Ram-rem... Devagar, canta a minha rede, neste calor de dezembro... Ram-rem...
O sol amarfanha lubricamente as estradas desertas,
debuxando arabescos de cobre e ouro nas sombras dos juazeiros.
É como exótico bailado de mulheres desnudas
a poeira que o cambaleante tropel dos cabritos arranca.
Bole um vento preguiçoso...
Na copa verde de uma fronde imóvel,
o sol bebe em austos violentos todo o silêncio do varjado.
A caatinga lânguida adormece... Rumor de mandíbulas triturando...
Enquanto lá fora a volúpia da luz entontece e amolenta,
na varanda, sinto, no calor, a lembrança dos teus braços
e queima nos meus lábios a quentura doida da tua boca ausente.
Canta a rede.

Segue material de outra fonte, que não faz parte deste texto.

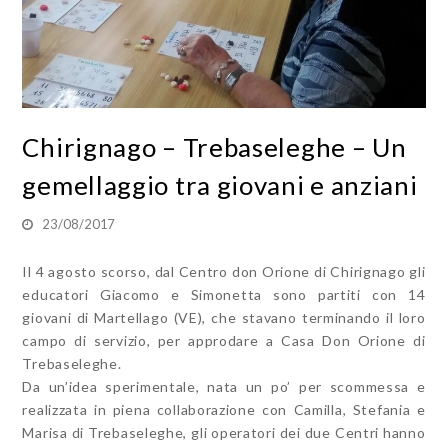
Chirignago – Trebaseleghe – Un
gemellaggio tra giovani e anziani
23/08/2017
Il 4 agosto scorso, dal Centro don Orione di Chirignago gli
educatori Giacomo e Simonetta sono partiti con 14
giovani di Martellago (VE), che stavano terminando il loro
campo di servizio, per approdare a Casa Don Orione di
Trebaseleghe.
Da un’idea sperimentale, nata un po’ per scommessa e
realizzata in piena collaborazione con Camilla, Stefania e
Marisa di Trebaseleghe, gli operatori dei due Centri hanno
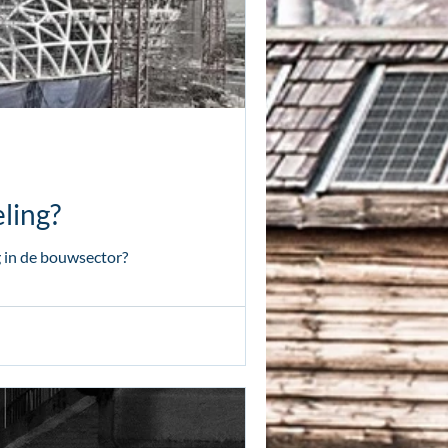
ling?
g in de bouwsector?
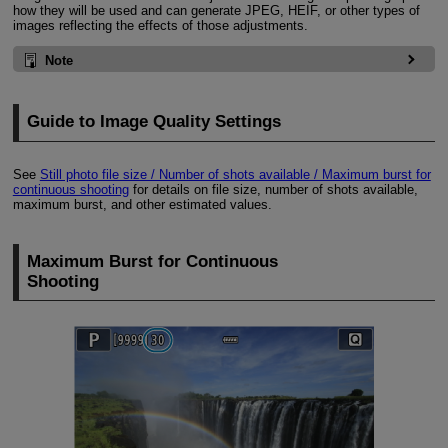
how they will be used and can generate JPEG, HEIF, or other types of
images reflecting the effects of those adjustments.
Note
Guide to Image Quality Settings
See
Still photo file size / Number of shots available / Maximum burst for
continuous shooting
for details on file size, number of shots available,
maximum burst, and other estimated values.
Maximum Burst for Continuous
Shooting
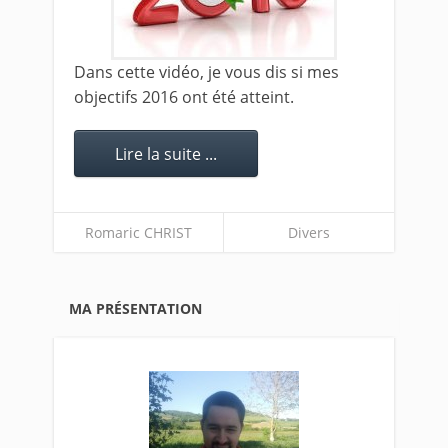
Dans cette vidéo, je vous dis si mes
objectifs 2016 ont été atteint.
Lire la suite ...
Romaric CHRIST
Divers
MA PRÉSENTATION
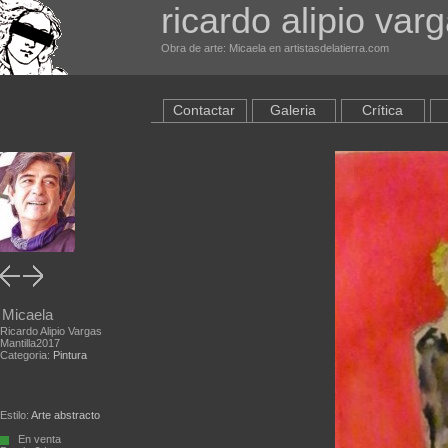
ricardo alipio var
Obra de arte: Micaela en artistasdelatierra.com
Contactar
Galeria
Crítica
Micaela
Ricardo Alipio Vargas
Mantilla2017
Categoria:
Pintura
Estilo:
Arte abstracto
En venta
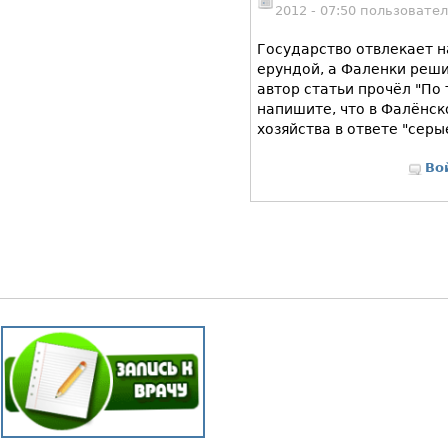
2012 - 07:50 пользовате
Государство отвлекает н
ерундой, а Фаленки реши
автор статьи прочёл "По 
напишите, что в Фалёнск
хозяйства в ответе "серы
Во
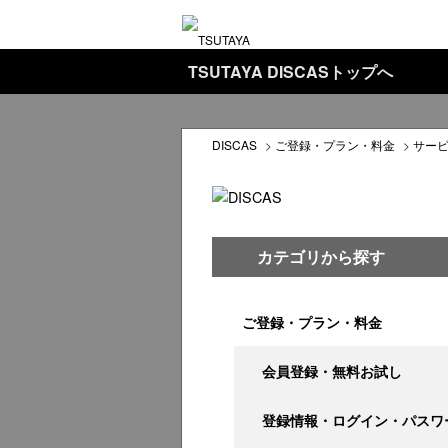
TSUTAYA DISCASトップへ
DISCAS
>
ご登録・プラン・料金
>
サー
カテゴリから探す
ご登録・プラン・料金
会員登録・無料お試し
登録情報・ログイン・パスワ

Na redondeza, rola um ram-rem de armadores cansados.
No sopro que vem dos varjados em torpor,
chegam-me afagos dos teus cabelos nesta volúpia morna,
sinto o calor adolescente do teu corpo sumarento,
do teu corpo que tem o travor de um fruto verde no verão.
Embalança a rede devagar... Ram-rem... Devagar...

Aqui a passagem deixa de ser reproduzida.